Abstract

In 1997, the American Diabetes Association proposed two subcategories for type 1 diabetes: type 1A or immunomediated diabetes and type 1B or idiopathic diabetes characterized by negative beta-cell autoimmunity markers, lack of association with HLA, and fluctuating insulinopenia. The aim of this study was to examine clinical characteristics, beta-cell function, HLA typing, and mutations in maturity-onset diabetes of the young (MODY) genes in patients with atypical type 1 diabetes (type 1 diabetes diagnosed at onset, without pancreatic autoantibodies and fluctuating insulinopenia). Eight patients with atypical type 1 diabetes (all men, 30.7 +/- 7.6 years) and 16 newly diagnosed age- and sex-matched patients with type 1A diabetes were studied retrospectively. Islet cell, GAD, tyrosine phosphatase and insulin antibodies, and basal and stimulated plasma C-peptide were measured at onset and after 1 year. HLA-DRB1-DQA1-DQB1 typing and screening for mutations in the HNF-1alpha and HNF-4alpha genes were performed from genomic DNA. Atypical patients displayed significantly higher BMI and better beta-cell function at onset and after 12 months.
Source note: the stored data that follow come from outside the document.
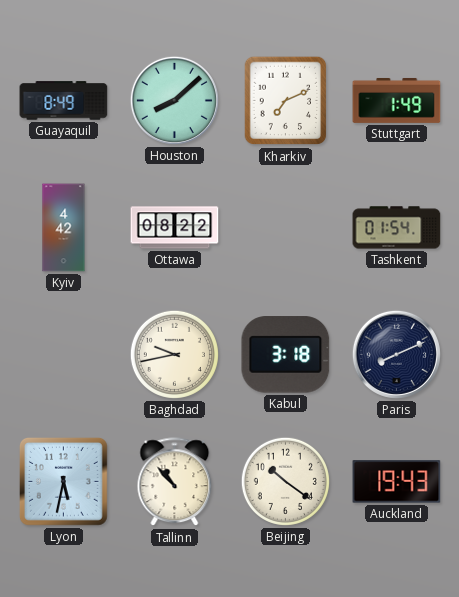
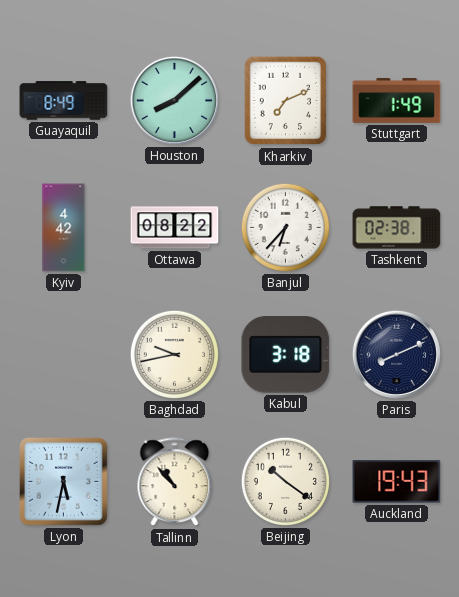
Banjul: none -> 6:37
Tashkent: 01:54 -> 02:38
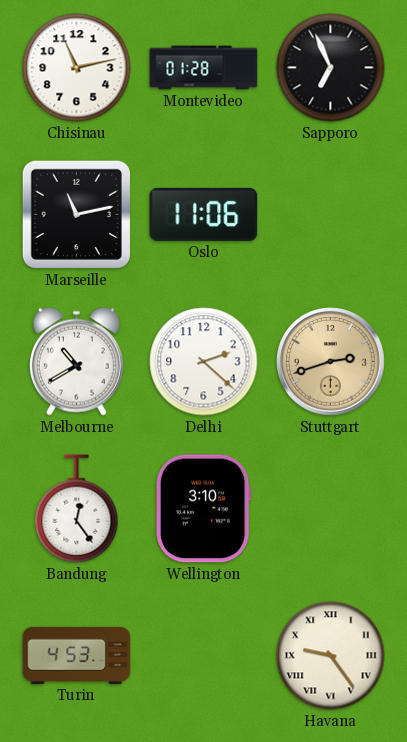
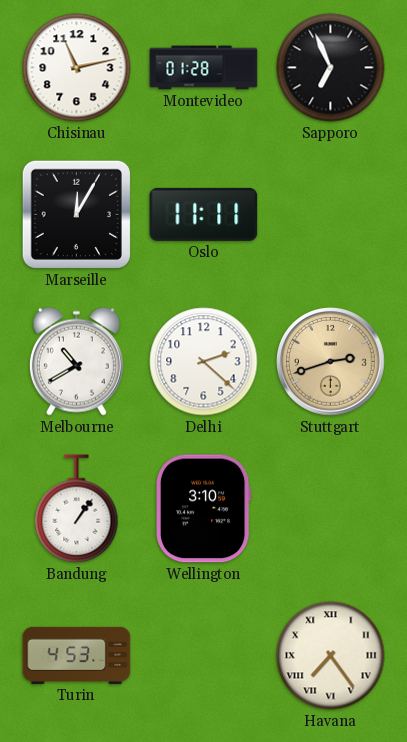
Marseille: 11:13 -> 12:05
Oslo: 11:06 -> 11:11
Bandung: 12:24 -> 1:06
Havana: 9:24 -> 7:24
Three patients carried protective or neutral type 1 diabetes haplotypes, five patients displayed heterozygosity for susceptible and protective haplotypes, and seven patients showed Asp(beta57). We found a nondescribed variant Pro436Ser in exon 10 of the HNF-4alpha gene in one atypical patient without susceptible haplotypes. In our population, there are atypical forms of young adult-onset ketosis-prone diabetes initially diagnosed as type 1 diabetes, differing from type 1 diabetes in the absence of beta-cell autoimmunity, persistent beta-cell function capacity, fluctuating insulin requirements and ketosis-prone episodes, as well as clinical features of type 2 diabetes. Only one subgroup could be strictly classified as having type 1B diabetes. Additional information is still needed to improve our understanding of the mechanisms that finally lead to the disease.